Why does my logistic regression model summary give a mean for each observation?

I’ve built a logistic regression model on discrete data (2 binary predictors, 2 ordinal predictors) and expected that my model summary would only output a single row for the predicted variable, instead it outputs a row for each observation in my dataset.
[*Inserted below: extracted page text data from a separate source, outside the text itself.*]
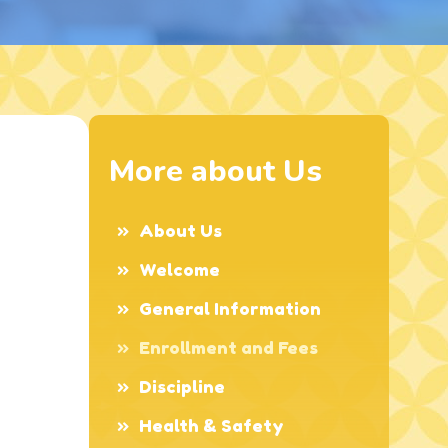
More about Us
About Us
Welcome
General Information
Enrollment and Fees
Discipline
Health & Safety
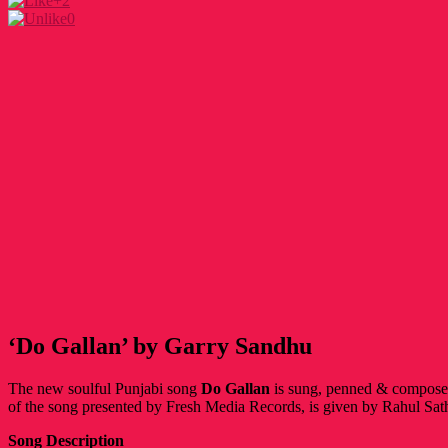
+2
0
‘Do Gallan’ by Garry Sandhu
The new soulful Punjabi song
Do Gallan
is sung, penned & compos
of the song presented by Fresh Media Records, is given by Rahul Sat
Song Description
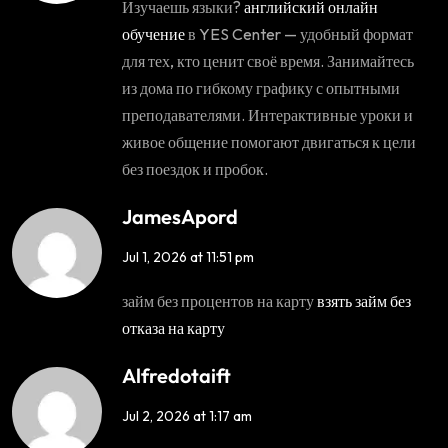
Изучаешь языки?
английский онлайн
обучение
в YES Center — удобный формат
для тех, кто ценит своё время. Занимайтесь
из дома по гибкому графику с опытными
преподавателями. Интерактивные уроки и
живое общение помогают двигаться к цели
без поездок и пробок.
JamesApord
Jul 1, 2026 at 11:51 pm
займ без процентов на карту
взять займ без
отказа на карту
Alfredotaift
Jul 2, 2026 at 1:17 am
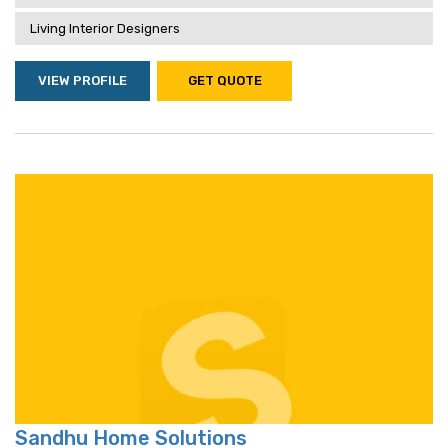
Living Interior Designers
VIEW PROFILE
GET QUOTE
Sandhu Home Solutions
Is there an error in my code? Or is it what the model predicts given each observation?

with pm.Model() as model:
    # priors on parameters
    beta_0 = pm.Normal("beta_0", mu=0, sigma=1)
    
    a = pm.Normal("A", mu=0, sigma=1)
    b = pm.Normal("B", mu=0, sigma=1)
    c = pm.Normal("C", mu=0, sigma=1)
    d = pm.Normal("D", mu=0, sigma=1)

    # probability of belonging to class 1
    p = pm.Deterministic("p(Class=1)", pm.math.sigmoid(beta_0+
                                                     a*cleaned["A"]+
                                                     b*cleaned["B"]+
                                                     c*cleaned["C"]+
                                                     d*cleaned["D"])
                        )
with model:
    #fit the data 
    observed = pm.Bernoulli("Class=1", p, observed=cleaned["Predict"])
    start = pm.find_MAP()
    step = pm.Metropolis()
    
    #samples from posterior distribution 
    trace = pm.sample(25000, step=step, initvals=start)
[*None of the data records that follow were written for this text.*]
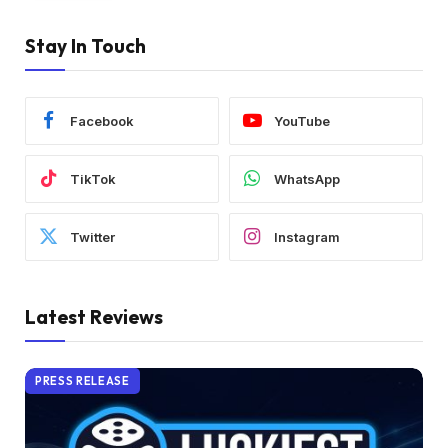
Stay In Touch
Facebook
YouTube
TikTok
WhatsApp
Twitter
Instagram
Latest Reviews
PRESS RELEASE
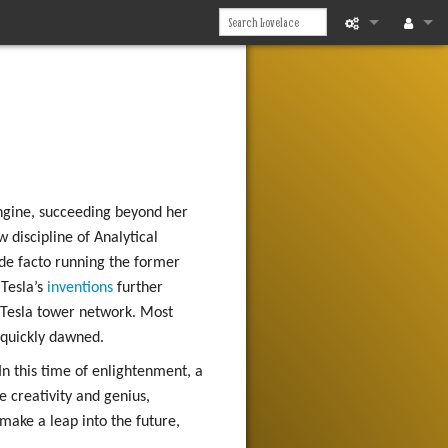
What links he
Log in
Related chan
Printable vers
Permanent li
Engine, succeeding beyond her
 discipline of Analytical
Page informat
 de facto running the former
Tesla’s
inventions
further
Recent chan
 Tesla tower network. Most
Help
 quickly dawned.
n this time of enlightenment, a
e creativity and genius,
make a leap into the future,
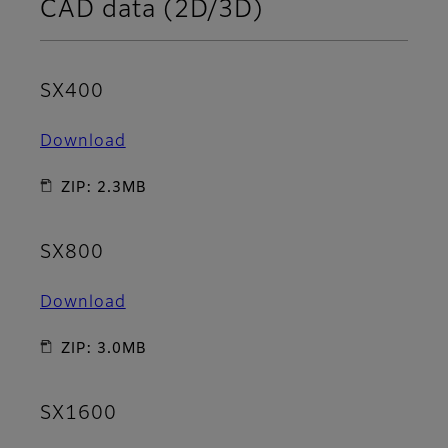
CAD data (2D/3D)
SX400
Download
ZIP: 2.3MB
SX800
Download
ZIP: 3.0MB
SX1600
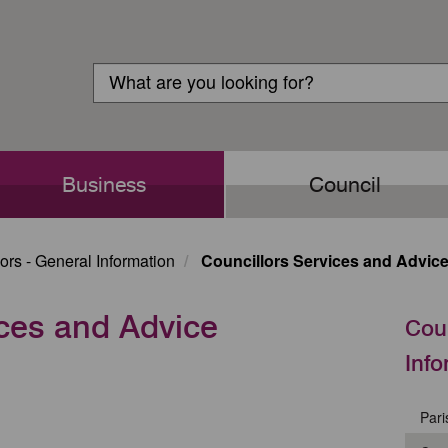
Customer
Search
Login
Search
Business
Council
ors - General Information
Councillors Services and Advic
ices and Advice
Coun
Info
Pari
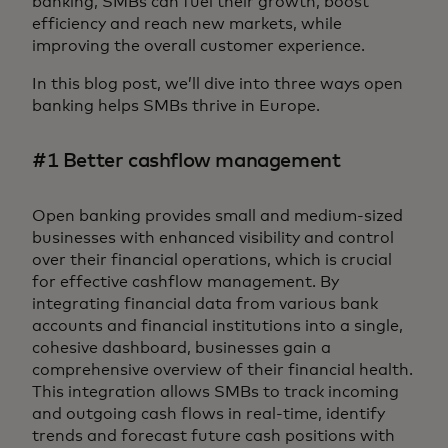
banking, SMBs can fuel their growth, boost
efficiency and reach new markets, while
improving the overall customer experience.
In this blog post, we’ll dive into three ways open
banking helps SMBs thrive in Europe.
#1 Better cashflow management
Open banking provides small and medium-sized
businesses with enhanced visibility and control
over their financial operations, which is crucial
for effective cashflow management. By
integrating financial data from various bank
accounts and financial institutions into a single,
cohesive dashboard, businesses gain a
comprehensive overview of their financial health.
This integration allows SMBs to track incoming
and outgoing cash flows in real-time, identify
trends and forecast future cash positions with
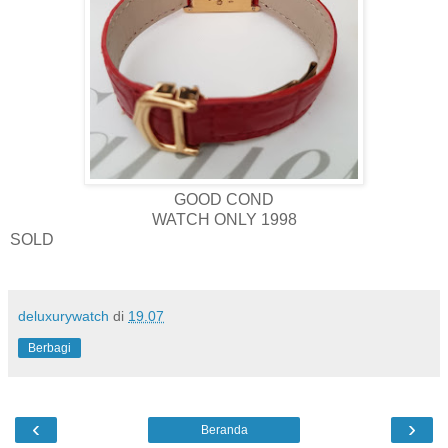
GOOD COND
WATCH ONLY 1998
SOLD
deluxurywatch
di
19.07
Berbagi
‹
›
Beranda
Also, the model trace shows alot of variability in the predicted variable distribution. Does this indicate that my model is a poor fit, or rather that there’s alot of uncertainty in the predictions?

Any feedback is greatly appreciated :smiling_face:

You are recording p which is going to have the same shape as your cleaned data.

The uncertainty doesn’t look unreasonable given the spread of the parameters A-D.

1 Like